17 The rest of the documents in the schedule were prepared over a year later, and after Woolworths had been joined as a party to these proceedings. It is also evident that the deceased’s defacto had by then lodged a claim for death benefits. I am of the view that these documents can be said to have been prepared as confidential documents for the dominant purpose of either providing HIH or Woolworths with professional legal advice, either to the Supreme Court or Compensation Court proceedings, or both.
18 There has been a claim by the plaintiff and 1st defendant that even if I find that some of the documents are privileged, that there has been a waiver of that privilege. It appears that at least one document (3 in the schedule) was produced by the Coroners Court in response to a subpoena addressed to it. To the extent that there was no claim for privilege made in respect of that document when it was produced by the Coroners Court, I hold that there has been a waiver of privilege. Otherwise I do not find that there has been a waiver of privilege. The relevant documents were communicated between Aspeck, HIH, Woolworths and the solicitors acting from time to time for Woolworths, or HIH. Although HIH and Woolworths may not have had exactly the same interest, HIH were the insurers of Woolworths at the relevant time. Any entitlement to claim privilege by Woolworths was subrogated to HIH, and has not been subsequently waived by the communications noted.
19 I doubt that the result of this motion will have any effect on the ultimate outcome of these proceedings. As a matter of general policy (see Part 1 rule 3 of the Rules), motions that add to costs but are unlikely to affect the outcome of the substantive proceedings should be discouraged. Parties and their legal advisers should however not be reluctant to make a valid claim for privilege where this is appropriate. Client legal privilege is a right that has been enshrined in litigation for good public policy reasons, and the claim should not be lightly waived. It is nevertheless often difficult for parties seeking access to documents to determine whether a claim for privilege is valid or an ambit claim. In many cases, the claim can only be determined by looking at the actual documents. To avoid unnecessary interlocutory applications and save costs I would encourage parties claiming privilege to be as frank as possible regarding the documents about which they are claiming privilege. In this way the other parties have a better chance of determining, firstly whether the claim is valid, and secondly, whether it is worthwhile arguing.

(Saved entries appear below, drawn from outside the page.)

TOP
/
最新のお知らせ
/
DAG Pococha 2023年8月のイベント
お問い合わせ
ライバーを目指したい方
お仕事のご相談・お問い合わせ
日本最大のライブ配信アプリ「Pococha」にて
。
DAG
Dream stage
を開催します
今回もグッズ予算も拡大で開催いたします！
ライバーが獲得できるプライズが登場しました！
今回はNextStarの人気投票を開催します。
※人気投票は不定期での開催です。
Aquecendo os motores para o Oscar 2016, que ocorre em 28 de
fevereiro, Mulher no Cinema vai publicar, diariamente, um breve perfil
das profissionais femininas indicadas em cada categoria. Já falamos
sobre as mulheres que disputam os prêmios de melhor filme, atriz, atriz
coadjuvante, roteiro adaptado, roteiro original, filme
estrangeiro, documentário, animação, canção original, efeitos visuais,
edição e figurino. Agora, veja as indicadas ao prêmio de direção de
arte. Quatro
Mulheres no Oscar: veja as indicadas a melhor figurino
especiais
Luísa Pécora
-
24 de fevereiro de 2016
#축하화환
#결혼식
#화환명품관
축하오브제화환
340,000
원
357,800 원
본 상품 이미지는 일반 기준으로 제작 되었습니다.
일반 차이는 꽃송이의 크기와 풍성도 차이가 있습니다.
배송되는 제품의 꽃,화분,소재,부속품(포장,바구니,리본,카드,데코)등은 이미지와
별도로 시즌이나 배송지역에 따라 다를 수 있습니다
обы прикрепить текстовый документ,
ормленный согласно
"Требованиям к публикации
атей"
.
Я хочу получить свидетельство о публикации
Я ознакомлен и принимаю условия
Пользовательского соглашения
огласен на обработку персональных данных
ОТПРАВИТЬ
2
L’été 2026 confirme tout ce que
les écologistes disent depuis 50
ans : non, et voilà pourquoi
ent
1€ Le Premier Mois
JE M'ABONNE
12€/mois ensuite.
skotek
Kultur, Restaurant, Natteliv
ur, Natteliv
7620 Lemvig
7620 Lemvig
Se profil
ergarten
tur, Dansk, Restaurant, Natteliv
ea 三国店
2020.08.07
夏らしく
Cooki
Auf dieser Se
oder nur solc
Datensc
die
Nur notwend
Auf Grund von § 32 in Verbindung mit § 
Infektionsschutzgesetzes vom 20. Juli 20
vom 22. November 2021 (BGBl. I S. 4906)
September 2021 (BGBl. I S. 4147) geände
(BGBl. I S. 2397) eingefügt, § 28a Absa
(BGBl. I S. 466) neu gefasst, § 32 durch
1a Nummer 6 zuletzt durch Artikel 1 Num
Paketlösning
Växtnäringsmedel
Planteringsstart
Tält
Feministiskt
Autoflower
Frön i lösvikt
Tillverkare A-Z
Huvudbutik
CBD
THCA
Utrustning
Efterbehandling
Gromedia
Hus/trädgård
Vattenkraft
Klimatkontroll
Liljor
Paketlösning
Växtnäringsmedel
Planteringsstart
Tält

20 In this case each party has been partly successful. Again, I doubt whether the access or lack of access to the documents will ultimately have any impact on the way the proceedings are conducted. The documents over which I have determined that there is no privilege constitute 5/29ths (about 17%) of the list of documents and approximately 1/3 of the bundle by volume. I note however, that most of the evidence and argument was directed to the question of whether the claim for privilege could be sustained in respect of the 1st 5 documents. In this respect the plaintiff and 1st defendant have been successful. As such those parties are entitled to a costs order in their favour. As they have not been entirely successful I propose to make an order that the 2nd defendant pay the plaintiff and 1st defendant 80% of their costs of the motion.
21 The orders I make then are: (1) Documents produced under subpoena by Aspeck Holdings identified as numbers 6 to 29 in Exhibit A to the motion be marked privileged; (2) Access be granted to those documents produced by Aspeck Holdings identified as numbers 1 to 5 in Exhibit A to the motion; (3) the applicant/2nd defendant pay the 80% of the plaintiff’s and 1st defendant’s costs of the motion.